──────── Stored data ────────

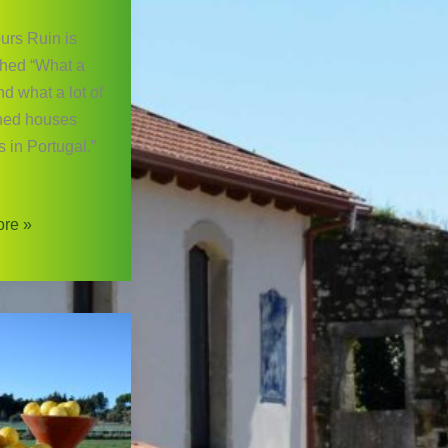
urs Ruin is
hed “What a
d what a lot of
ed houses
s in Portugal.”
re »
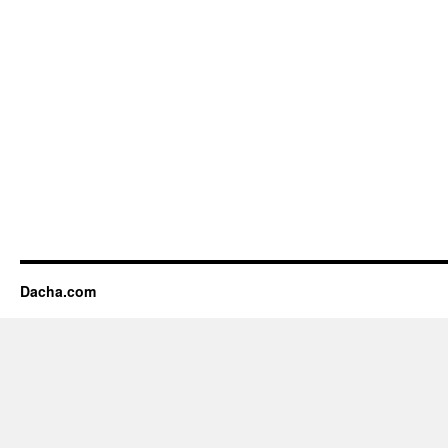
Dacha.com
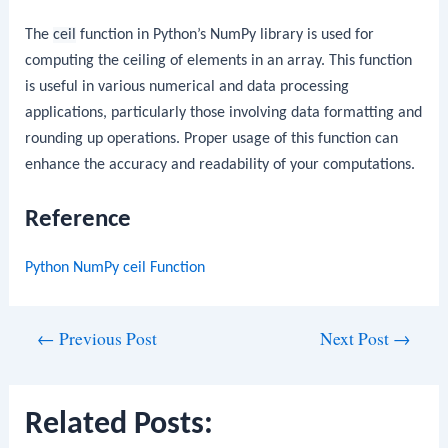
The
ceil
function in Python’s NumPy library is used for
computing the ceiling of elements in an array. This function
is useful in various numerical and data processing
applications, particularly those involving data formatting and
rounding up operations. Proper usage of this function can
enhance the accuracy and readability of your computations.
Reference
Python NumPy ceil Function
Post
←
Previous Post
Next Post
→
navigation
Related Posts:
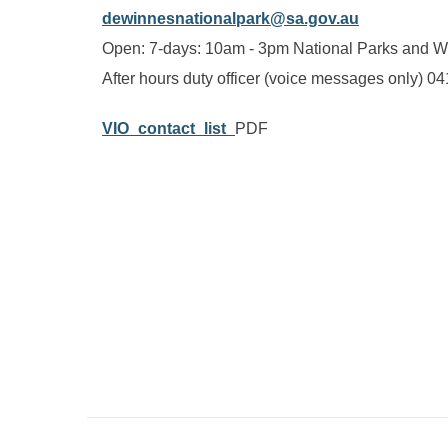
dewinnesnationalpark@sa.gov.au
Open: 7-days: 10am - 3pm National Parks and Wi
After hours duty officer (voice messages only) 0
VIO_contact_list_
PDF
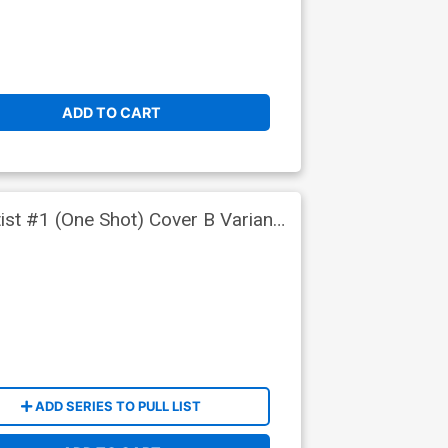
ADD TO CART
ist #1 (One Shot) Cover B Variant
ADD SERIES TO PULL LIST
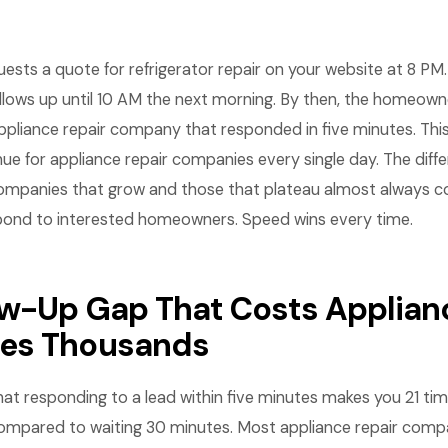
ts a quote for refrigerator repair on your website at 8 PM. 
llows up until 10 AM the next morning. By then, the homeown
pliance repair company that responded in five minutes. This
enue for appliance repair companies every single day. The dif
companies that grow and those that plateau almost always
pond to interested homeowners. Speed wins every time.
ow-Up Gap That Costs Applian
es Thousands
t responding to a lead within five minutes makes you 21 tim
 compared to waiting 30 minutes. Most appliance repair comp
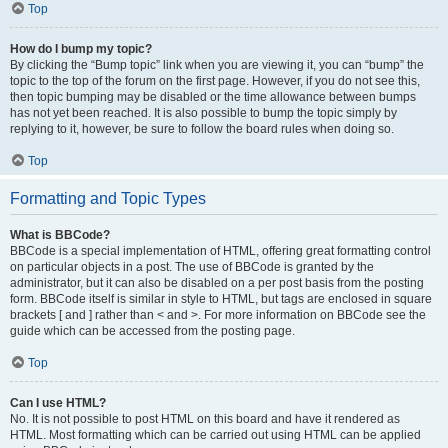
Top
How do I bump my topic?
By clicking the “Bump topic” link when you are viewing it, you can “bump” the
topic to the top of the forum on the first page. However, if you do not see this,
then topic bumping may be disabled or the time allowance between bumps
has not yet been reached. It is also possible to bump the topic simply by
replying to it, however, be sure to follow the board rules when doing so.
Top
Formatting and Topic Types
What is BBCode?
BBCode is a special implementation of HTML, offering great formatting control
on particular objects in a post. The use of BBCode is granted by the
administrator, but it can also be disabled on a per post basis from the posting
form. BBCode itself is similar in style to HTML, but tags are enclosed in square
brackets [ and ] rather than < and >. For more information on BBCode see the
guide which can be accessed from the posting page.
Top
Can I use HTML?
No. It is not possible to post HTML on this board and have it rendered as
HTML. Most formatting which can be carried out using HTML can be applied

────────

*Task item:*
Each line of the data that holds "page" should be reported.

*Completed exercise:*
topic to the top of the forum on the first page. However, if you do not see this,
guide which can be accessed from the posting page.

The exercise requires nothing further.